Ну, как мы помним, кое-что я все-таки слышал о приключениях этого театра. Носатый успел порассказать. И не знаю, завидовал ли Бенкендорф славе Пушкина, но, похоже, Котовскому недоставало славы великого лицедея. Хотя, как показывает опыт, всякое лицедейство бессмысленно, потому что мы и без того – вечные марионетки в чужом спектакле, замысел которого нам неведом.
Конечно, раньше я так не думал. Потому что раньше все было по-другому. И мне казалось, что давно расписанные роли – вечны и незыблемы. Но наступили иные времена, неожиданно предложив нам разгадать загадку: почему революции, реформы, борьба за независимость и прочие социальные сдвиги и бунты обязательно нуждаются в театральном обрамлении – декорациях, режиссуре и прочих массовых постановках? Ведь, казалось бы, театр – искусство условное, скованное массой естественных ограничений – от размеров сцены до качества сценария и режиссуры. Какая свобода?

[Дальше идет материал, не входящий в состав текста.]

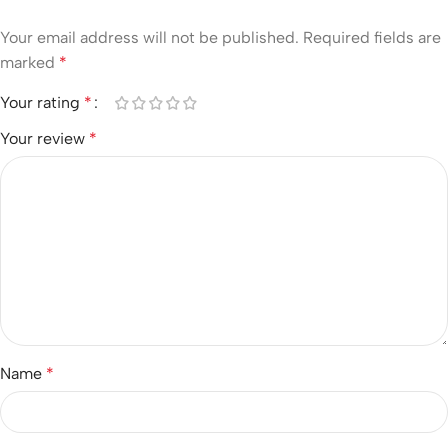
Your email address will not be published.
Required fields are
marked
*
Your rating
*
Your review
*
Name
*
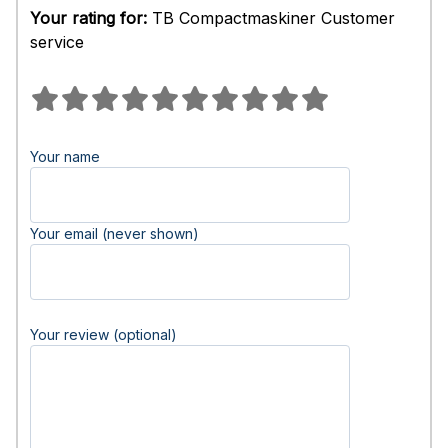
Your rating for:
TB Compactmaskiner Customer
service
Your name
Your email (never shown)
Your review (optional)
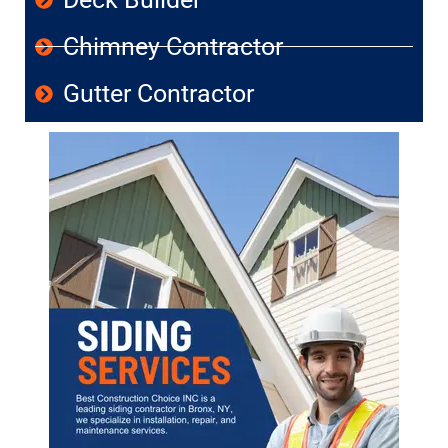
Chimney Contractor
Gutter Contractor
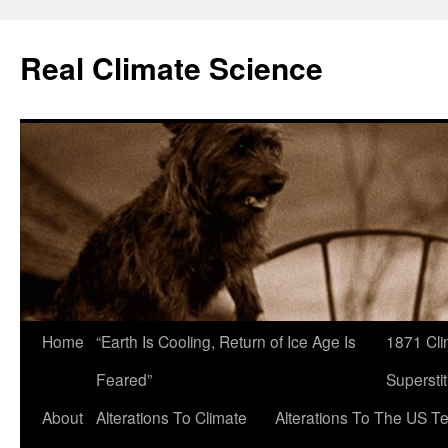
Skip
to
Real Climate Science
content
Home
“Earth Is Cooling, Return of Ice Age Is
1871 Cli
Feared”
Superstit
About
Alterations To Climate
Alterations To The US T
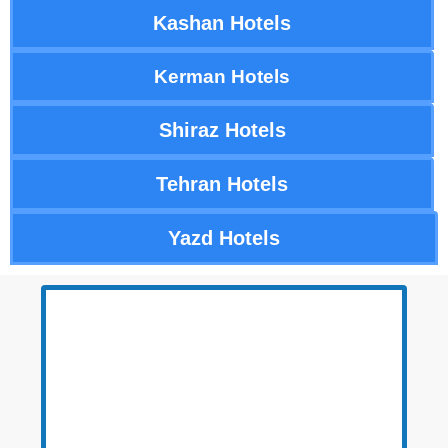
Kashan Hotels
Kerman Hotels
Shiraz Hotels
Tehran Hotels
Yazd Hotels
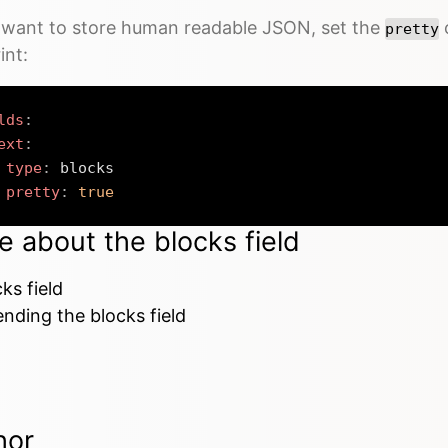
u want to store human readable JSON, set the
o
pretty
int:
lds
:
ext
:
type
:
 blocks

pretty
:
true
e about the blocks field
ks field
nding the blocks field
hor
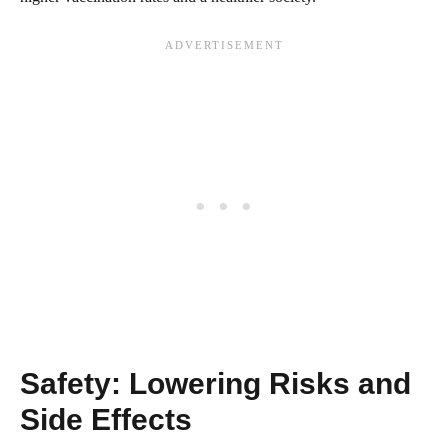
Safety: Lowering Risks and
Side Effects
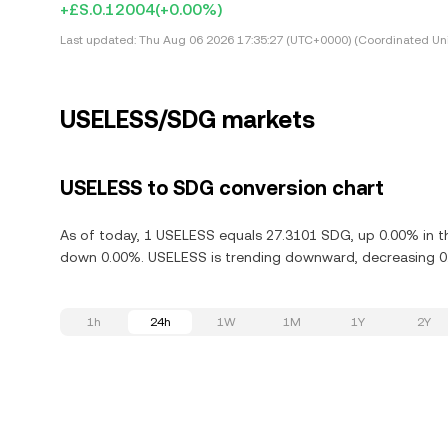
+£S.0.12004
(+0.00%)
Last updated:
Thu Aug 06 2026 17:35:27 (UTC+0000) (Coordinated Uni
USELESS/SDG markets
USELESS to SDG conversion chart
As of today, 1 USELESS equals 27.3101 SDG, up 0.00% in th
down 0.00%. USELESS is trending downward, decreasing 0.0
1h
24h
1W
1M
1Y
2Y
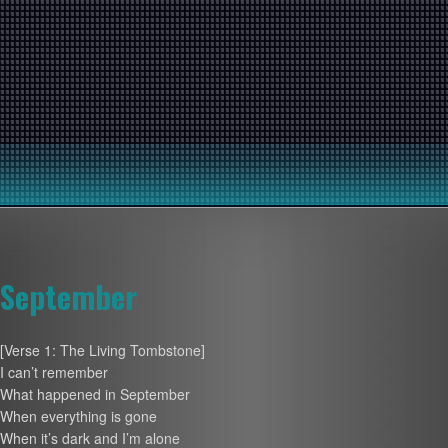
September
[Verse 1: The Living Tombstone]
I can’t remember
What happened in September
When everything is gone
When it’s dark and I’m alone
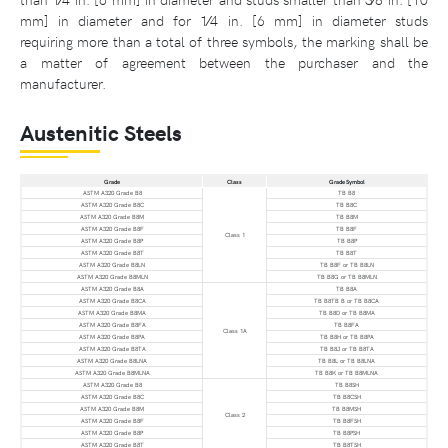
mm] in diameter and for 1⁄4 in. [6 mm] in diameter studs
requiring more than a total of three symbols, the marking shall be
a matter of agreement between the purchaser and the
manufacturer.
Austenitic Steels
Grade
Class
Grade Symbol
ASTM A320 Grade B8
TB B8
ASTM A320 Grade B8C
TB B8C
ASTM A320 Grade B8M
TB B8M
ASTM A320 Grade B8F
TB B8F
Class 1
ASTM A320 Grade B8P
TB B8P
ASTM A320 Grade B8T
TB B8T
ASTM A320 Grade B8LN
TB B8F or TB B8LN
ASTM A320 Grade B8MLN
TB B8G or TB B8MLN
ASTM A320 Grade B8A
TB B8A
ASTM A320 Grade B8CA
TB B8TB B or TB B8CA
ASTM A320 Grade B8MA
TB B8D or TB B8MA
ASTM A320 Grade B8FA
TB B8FA
Class 1A
ASTM A320 Grade B8PA
TB B8H or TB B8PA
ASTM A320 Grade B8TA
TB B8J or TB B8TA
ASTM A320 Grade B8LNA
TB B8L or TB B8LNA
ASTM A320 Grade B8MLNA
TB B8K or TB B8MLNA
ASTM A320 Grade B8
TB B8SH
ASTM A320 Grade B8C
TB B8CSH
ASTM A320 Grade B8M
TB B8MSH
Class 2
ASTM A320 Grade B8F
TB B8FSH
ASTM A320 Grade B8P
TB B8PSH
ASTM A320 Grade B8T
TB B8TSH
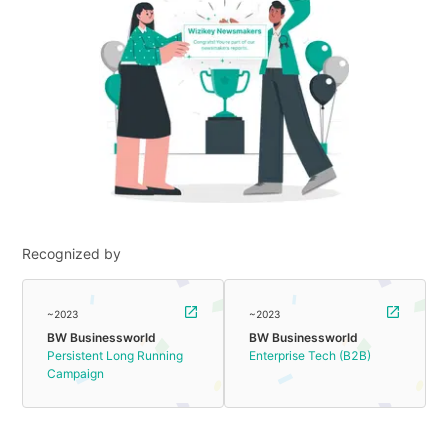
Recognized by
~2023
~2023
BW Businessworld
BW Businessworld
Persistent Long Running
Enterprise Tech (B2B)
Campaign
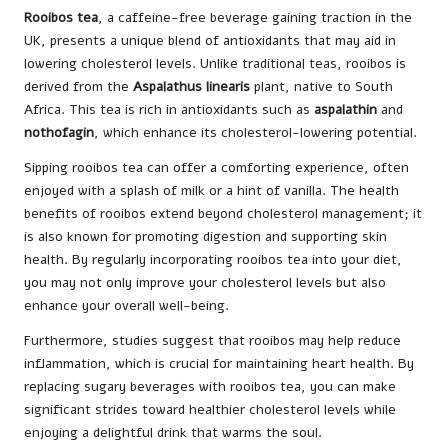
Rooibos tea
, a caffeine-free beverage gaining traction in the
UK, presents a unique blend of antioxidants that may aid in
lowering cholesterol levels. Unlike traditional teas, rooibos is
derived from the
Aspalathus linearis
plant, native to South
Africa. This tea is rich in antioxidants such as
aspalathin
and
nothofagin
, which enhance its cholesterol-lowering potential.
Sipping rooibos tea can offer a comforting experience, often
enjoyed with a splash of milk or a hint of vanilla. The health
benefits of rooibos extend beyond cholesterol management; it
is also known for promoting digestion and supporting skin
health. By regularly incorporating rooibos tea into your diet,
you may not only improve your cholesterol levels but also
enhance your overall well-being.
Furthermore, studies suggest that rooibos may help reduce
inflammation, which is crucial for maintaining heart health. By
replacing sugary beverages with rooibos tea, you can make
significant strides toward healthier cholesterol levels while
enjoying a delightful drink that warms the soul.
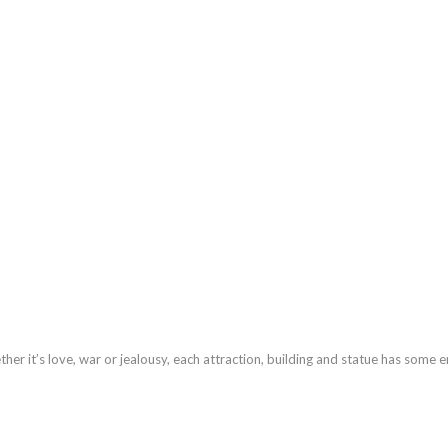
ther it’s love, war or jealousy, each attraction, building and statue has some 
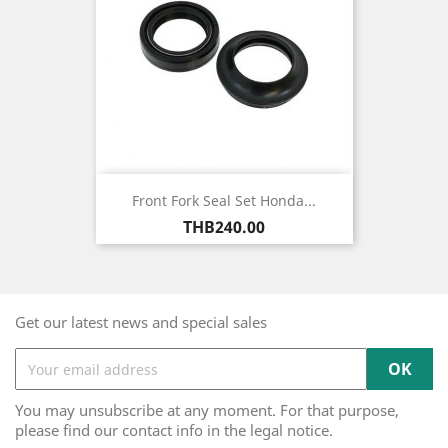
Front Fork Seal Set Honda...
Price
THB240.00
Get our latest news and special sales
You may unsubscribe at any moment. For that purpose,
please find our contact info in the legal notice.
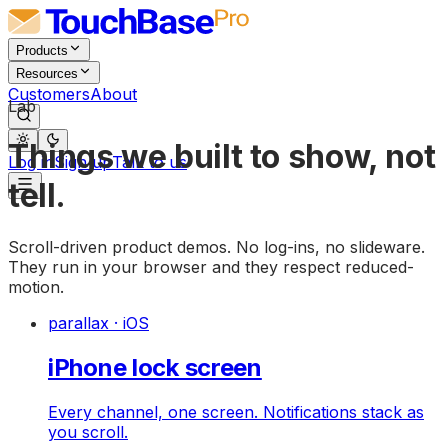
Products
Resources
Customers
About
Lab
Things we built to show, not
Log in
Sign up
Talk to us
tell.
Scroll-driven product demos. No log-ins, no slideware.
They run in your browser and they respect reduced-
motion.
parallax · iOS
iPhone lock screen
Every channel, one screen. Notifications stack as
you scroll.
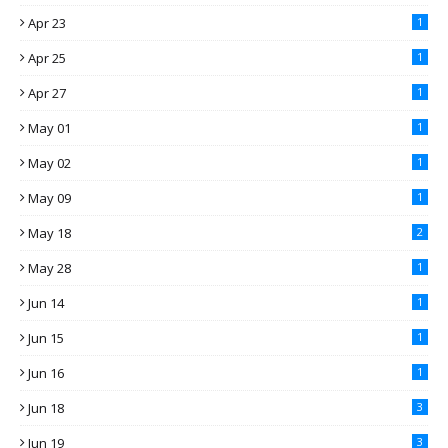
Apr 23
1
Apr 25
1
Apr 27
1
May 01
1
May 02
1
May 09
1
May 18
2
May 28
1
Jun 14
1
Jun 15
1
Jun 16
1
Jun 18
3
Jun 19
3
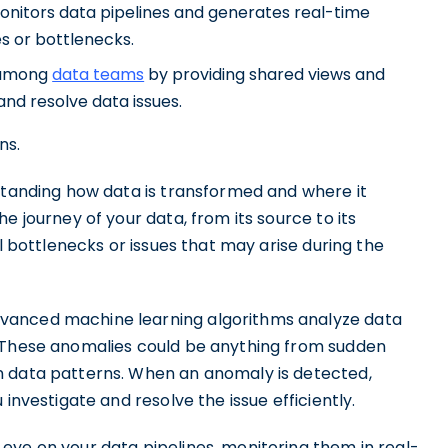
onitors data pipelines and generates real-time
es or bottlenecks.
n among
data teams
by providing shared views and
and resolve data issues.
ns.
rstanding how data is transformed and where it
e journey of your data, from its source to its
al bottlenecks or issues that may arise during the
dvanced machine learning algorithms analyze data
. These anomalies could be anything from sudden
n data patterns. When an anomaly is detected,
investigate and resolve the issue efficiently.
eye on your data pipelines, monitoring them in real-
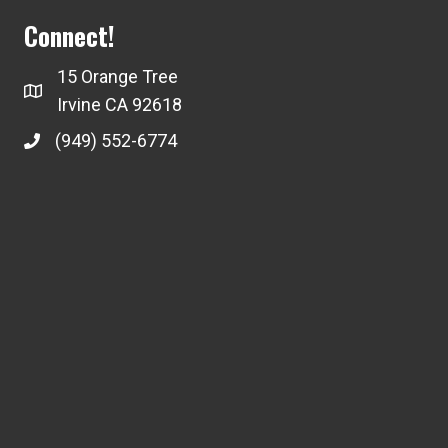
Connect!
15 Orange Tree
Irvine CA 92618
(949) 552-6774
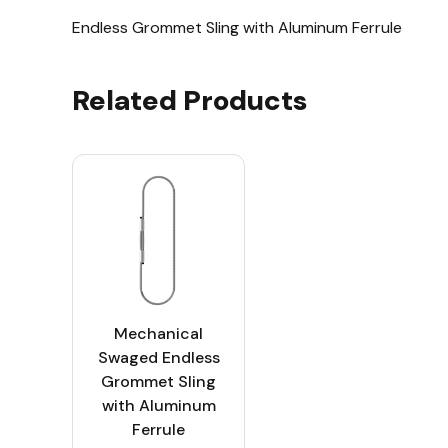
Endless Grommet Sling with Aluminum Ferrule
Related Products
Mechanical
Swaged Endless
Grommet Sling
with Aluminum
Ferrule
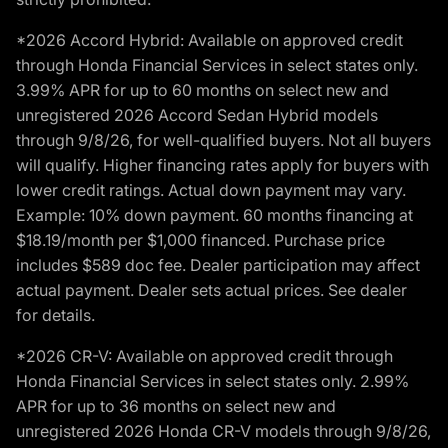
*2026 Accord Hybrid: Available on approved credit
through Honda Financial Services in select states only.
3.99% APR for up to 60 months on select new and
unregistered 2026 Accord Sedan Hybrid models
through 9/8/26, for well-qualified buyers. Not all buyers
will qualify. Higher financing rates apply for buyers with
lower credit ratings. Actual down payment may vary.
Example: 10% down payment. 60 months financing at
$18.19/month per $1,000 financed. Purchase price
includes $589 doc fee. Dealer participation may affect
actual payment. Dealer sets actual prices. See dealer
for details.
*2026 CR-V: Available on approved credit through
Honda Financial Services in select states only. 2.99%
APR for up to 36 months on select new and
unregistered 2026 Honda CR-V models through 9/8/26,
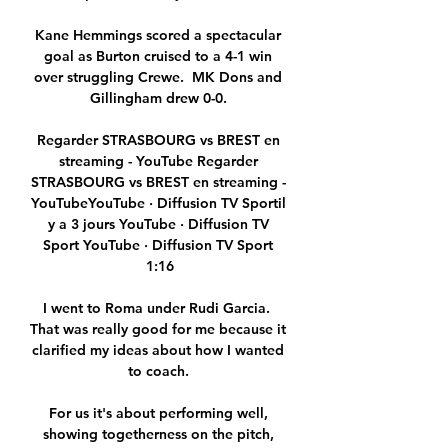
Kane Hemmings scored a spectacular 
goal as Burton cruised to a 4-1 win 
over struggling Crewe.  MK Dons and 
Gillingham drew 0-0. 

Regarder STRASBOURG vs BREST en 
streaming - YouTube Regarder 
STRASBOURG vs BREST en streaming - 
YouTubeYouTube · Diffusion TV Sportil 
y a 3 jours YouTube · Diffusion TV 
Sport YouTube · Diffusion TV Sport 
1:16

I went to Roma under Rudi Garcia.  
That was really good for me because it 
clarified my ideas about how I wanted 
to coach. 

For us it's about performing well, 
showing togetherness on the pitch, 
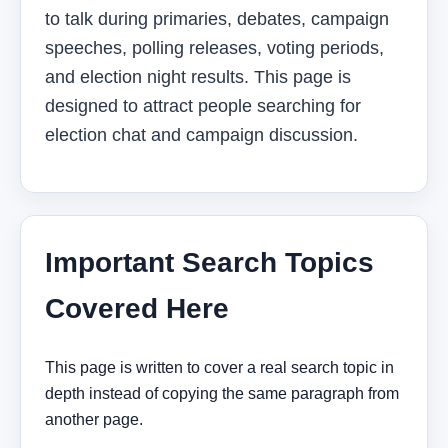
to talk during primaries, debates, campaign
speeches, polling releases, voting periods,
and election night results. This page is
designed to attract people searching for
election chat and campaign discussion.
Important Search Topics
Covered Here
This page is written to cover a real search topic in
depth instead of copying the same paragraph from
another page.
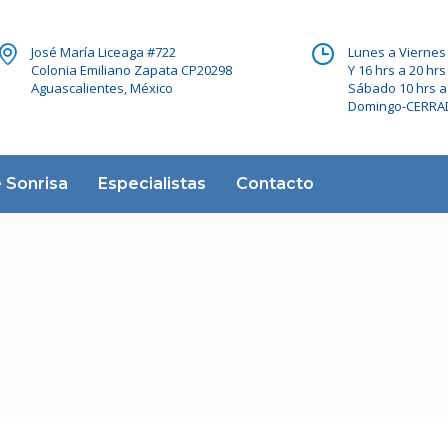
José María Liceaga #722
Lunes a Viernes 
Colonia Emiliano Zapata CP20298
Y 16 hrs a 20 hrs
Aguascalientes, México
Sábado 10 hrs a
Domingo-CERR
 Sonrisa
Especialistas
Contacto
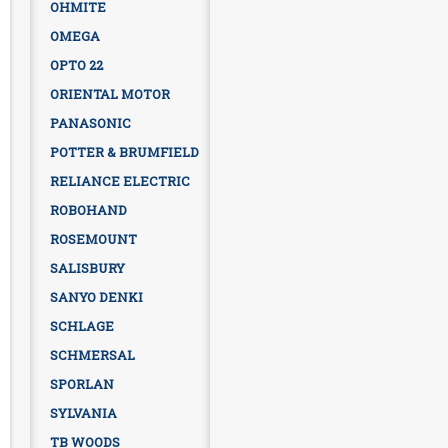
OHMITE
OMEGA
OPTO 22
ORIENTAL MOTOR
PANASONIC
POTTER & BRUMFIELD
RELIANCE ELECTRIC
ROBOHAND
ROSEMOUNT
SALISBURY
SANYO DENKI
SCHLAGE
SCHMERSAL
SPORLAN
SYLVANIA
TB WOODS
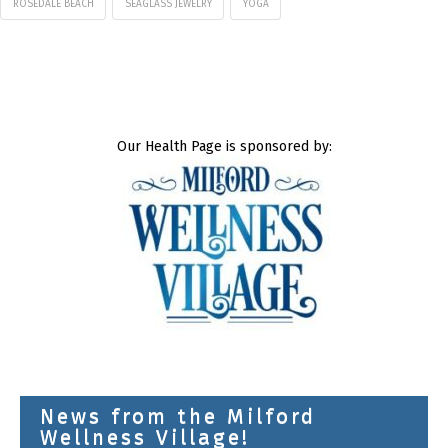
ROSEDALE BEACH
SEAGLASS JEWELRY
YOGA
Our Health Page is sponsored by:
News from the Milford
Wellness Village!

Но мой неожиданный соглядатай, наверно, прав. Человек хоть раз в жизни должен иметь возможность выйти на сцену. Если ему такого права не дают, он берет его сам. Потому что этот крик для него важен, как важен крик новорожденного. Он провозглашает начало новой жизни. Он утверждает и утверждается. Он дает возможность почувствовать свою сопричастность с историей. И не важно, о чем звук, – важно, что он сотрясает воздух, важно, что кругом софиты, прожектора и тысячи глаз. А иллюзия свободы в конечном счете все равно призвана образовать новый театр, с новой сценой, с новой галеркой, с новой оркестровой ямой-пропастью между сценой и зрительным залом. Поэтому всякому событию для того, чтобы оно стало фактом истории, в первую очередь необходимы декорация, режиссура и много статистов, еще не переставших быть зрителями, но уже пораженных иллюзией соучастия. Покойный доктор Фрейд, для которого в конце жизни, похоже, самым любимым словом было слово «сублимация», может спать спокойно. Подмена жизни иллюзией жизни, подмена свободы иллюзией свободы – состоялись.